Brief: In this exercise, write out the data word for word and leave every image out.

Input material:
──────

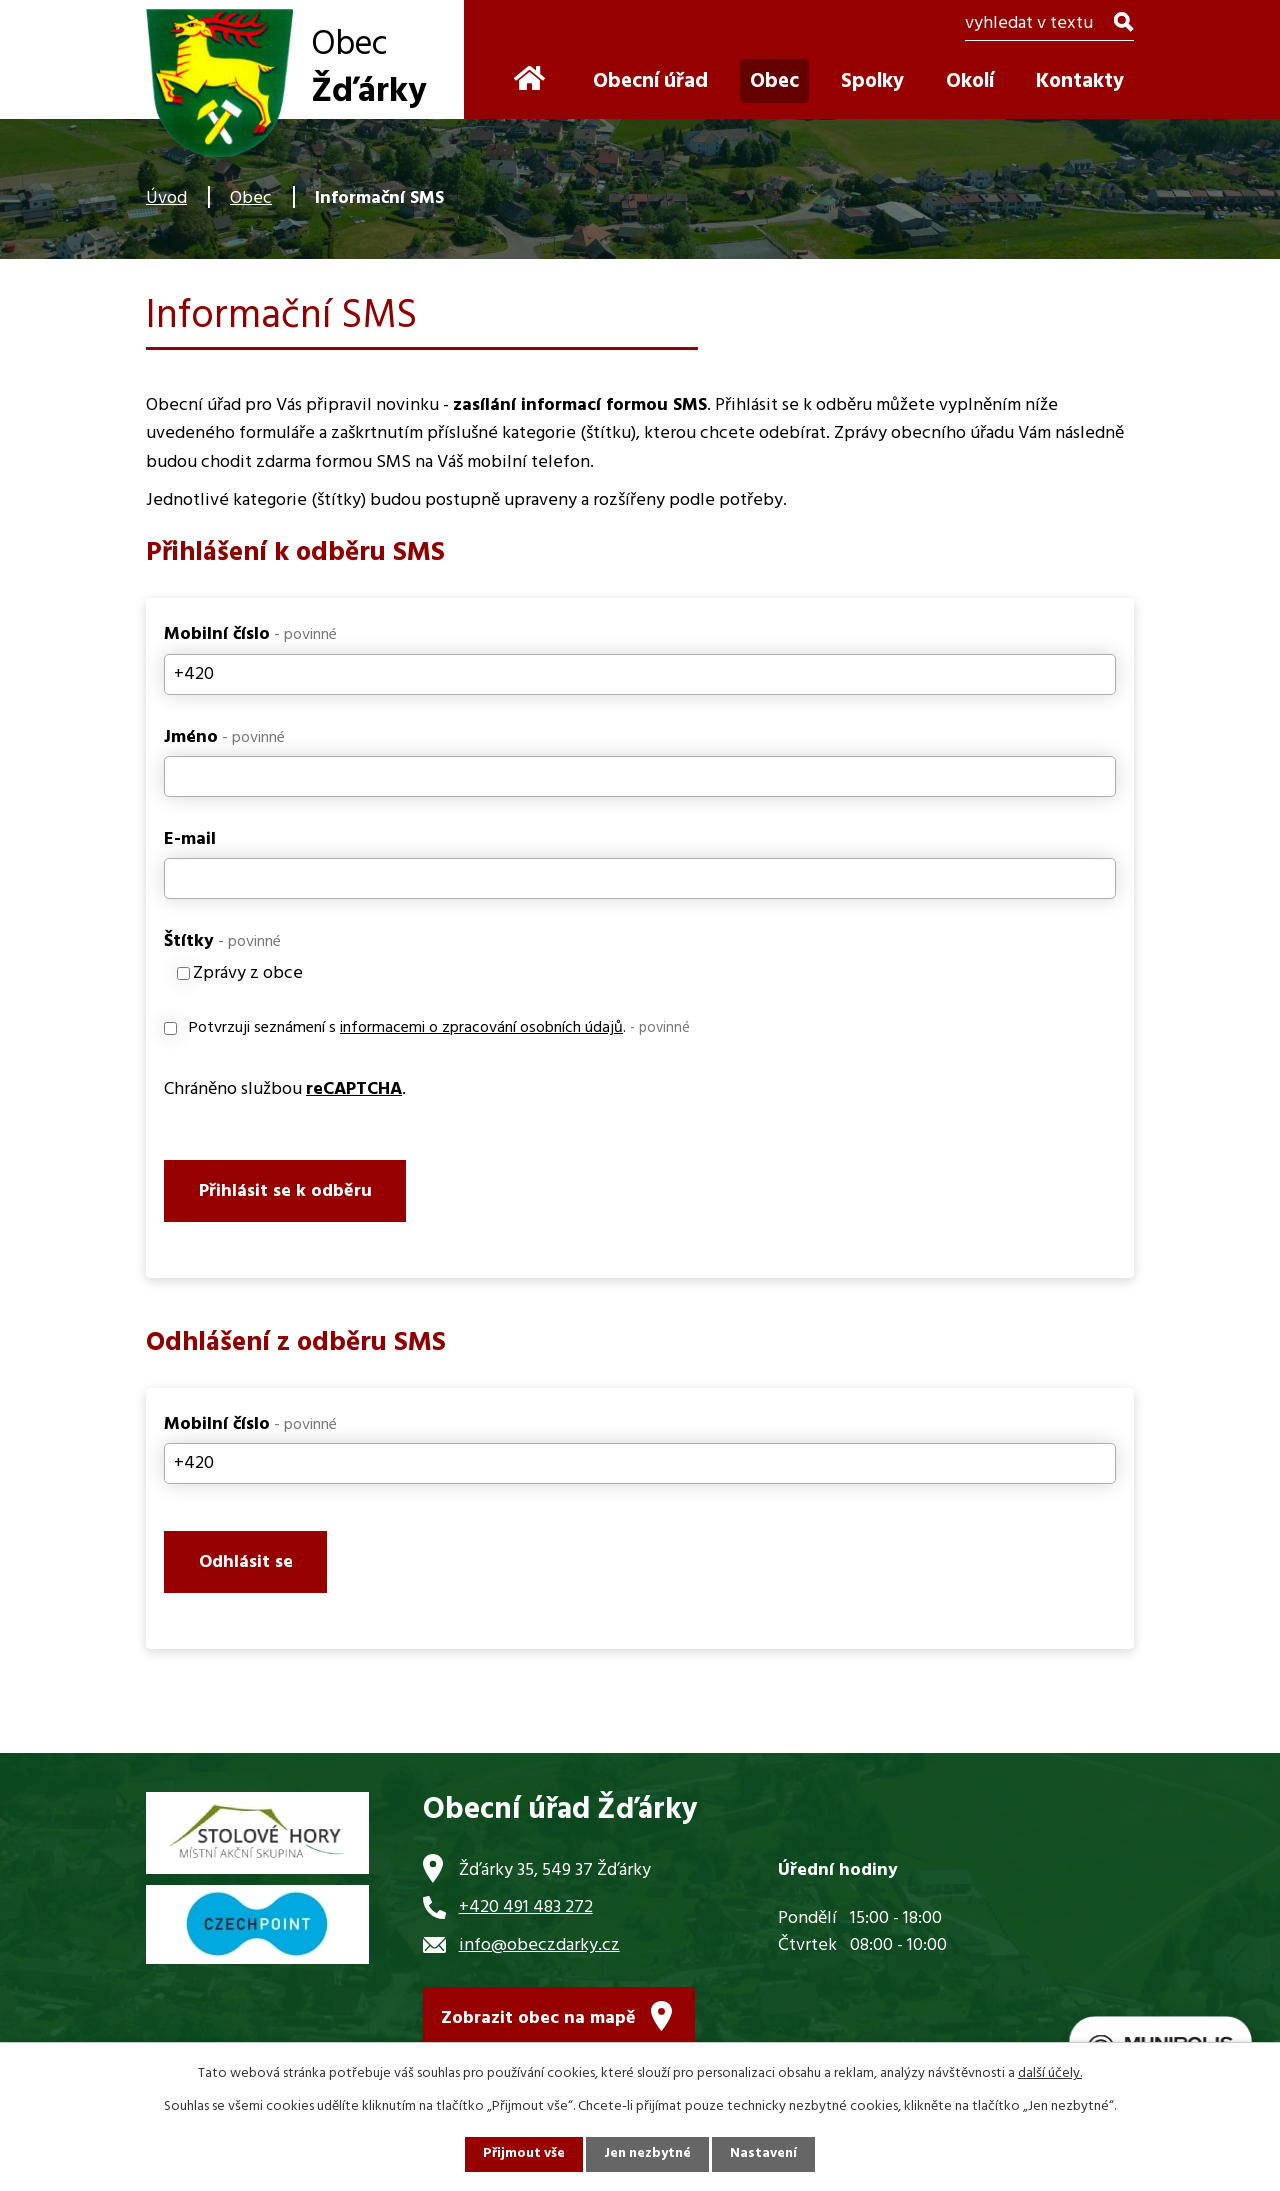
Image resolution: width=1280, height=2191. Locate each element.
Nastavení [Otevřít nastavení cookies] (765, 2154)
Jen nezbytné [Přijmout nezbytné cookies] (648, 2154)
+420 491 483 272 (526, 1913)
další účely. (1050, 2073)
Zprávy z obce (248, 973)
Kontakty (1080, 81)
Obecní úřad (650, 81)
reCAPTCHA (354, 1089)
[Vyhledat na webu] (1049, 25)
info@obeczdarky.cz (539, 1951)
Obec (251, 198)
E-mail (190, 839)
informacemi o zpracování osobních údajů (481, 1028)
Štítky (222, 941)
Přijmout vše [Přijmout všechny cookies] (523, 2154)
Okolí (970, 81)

──────

Solution to this task:
Image resolution: width=1280, height=2191. Locate each element.
Nastavení [Otevřít nastavení cookies] (765, 2154)
Jen nezbytné [Přijmout nezbytné cookies] (648, 2154)
+420 491 483 272 (526, 1913)
další účely. (1050, 2073)
Zprávy z obce (248, 973)
Kontakty (1080, 81)
Obecní úřad (650, 81)
reCAPTCHA (354, 1089)
[Vyhledat na webu] (1049, 25)
info@obeczdarky.cz (539, 1951)
Obec (251, 198)
E-mail (190, 839)
informacemi o zpracování osobních údajů (481, 1028)
Štítky (222, 941)
Přijmout vše [Přijmout všechny cookies] (523, 2154)
Okolí (970, 81)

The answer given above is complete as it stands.